Chinese Foreign Ministry spokesperson at a press conference

Several international experts in China have expectedly criticized New Delhi’s move to ban the apps speculating that it the Indian government has ill-intentions to stir up the conflict to divert attention from its dismal economic conditions and that might worsen the relationship between the two major Asian economies.

Zhao Gancheng, director of the Centre for Asia-Pacific Studies at the Shanghai Institute for International Studies said while the apps ban will likely have a limited impact on the Indian economy, the “…ill intentions behind the Indian government’s move to stir up tension and even conflict with China are increasingly reaching a dangerous level”.

“This is dangerous. The worse the Indian economy becomes, the higher the probability that a military conflict could be provoked by New Delhi. This is a very worrisome situation,” Zhao told state media.
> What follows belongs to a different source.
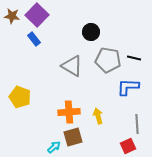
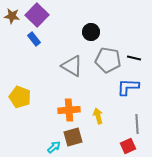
orange cross: moved 2 px up
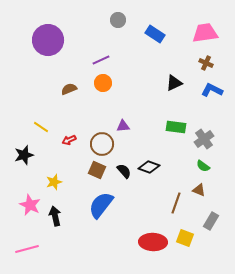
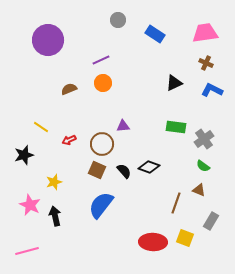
pink line: moved 2 px down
With domestic problems of the coronavirus, shrinking GDP, job losses, and mass unemployment, India’s focus should for the present be more on finding solutions for the crises at home, rather than going on the offensive against another country. India should definitely guard her borders, but it should avoid provocations and not initiate aggressive measures that would need the country to focus its attention and resources on external man-made crises.